RE: Transistor count

This email may contain proprietary information of BAE Systems and/or third parties.

Larry,

Thank you for taking an interest.

(1) Were you able to predict the drop-off at 2000, or did it come as a surprise?

Yes, I did predict the effect from extrapolations to benchmark data. Actually, my initial prediction were so catastrophic, my colleagues thought they would not be believed by our long-trousered brigade and the slope of the decline was “tempered” to make it more believable – the trend was undeniable. The actual results were just as I had originally predicted.

(2) In either case, what was the cause (or at least the symptoms)?

The picture above is the “tempered” version as I cannot find the original – will keep searching – the actual declines were earlier and steeper. Unfortunately the performance was somewhat short of what we were trying to achieve. (I have been campaigning for a long time to get our HPC procured against a performance target – we use iterations per hour of out code running our dataset - rather than a number of cores.)

(3) What do you mean by "hide the message passing"? Is it just that message passing threatens to overwhelm processing in amount of effort needed, or is it something else?

Our aim, since the code was originally written in occam, has been to maximise the efficiency of the numerical implementation and then to realise a load level for each processor such that each did as near as possible, the same amount of work which optimally would take just as long as the communications required between the processors. We could do this with occam message passing, but it has become, not only more difficult with Fortran, C and C++, and with MPI, but more difficult to see what and how you are doing. With modern processors, the other key ingredient seems to be cache RAM which has become a bigger issue as processor performance has outstripped RAM performance by such a large degree. I am sure there are many other contributing issues too.

(4) Why do you run on just half the cores? Maybe I am being naive, but I would think if each core was assigned 1/2000 of the problem, they would all have to run.

Because the code runs significantly faster on partially used processors than on fully loaded ones. We think this is mostly to do with the cache RAM which is available to all cores as they need it, so using fewer cores leaves more for the cores that are working. This is one of the reasons I want to get away from specifying a computing requirement as a number of cores. I do not really care how many cores I am using if I get the computing speed I need. (Well, I do actually, because no one else seems to bother about this issue. The people who buy the machines are much more concerned about the floor area, the electricity supply, the cooling and the fire suppression, and want to minimise them all. Satisfying the computing requirement is viewed as “covered” by a specification of the number of cores.)

(5) Are you seeing the floating point and denormalized number problems, or the problem of a slow node taking down the rest?

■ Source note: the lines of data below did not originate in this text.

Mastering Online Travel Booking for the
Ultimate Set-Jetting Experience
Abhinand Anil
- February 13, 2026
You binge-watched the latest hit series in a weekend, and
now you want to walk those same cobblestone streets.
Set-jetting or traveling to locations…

I do not think we are. In antenna modelling there are sometimes singularities which must be addressed specifically, but in the Electromagnetic Hazards, things are better behaved. We do have slower nodes but try hard to load-balance to minimise their impact. Tools to see how you are doing are pretty dreadful, so in recent development work we have been generating our own data, and load balancing, while we have to watch it, does not seem to be a big issue.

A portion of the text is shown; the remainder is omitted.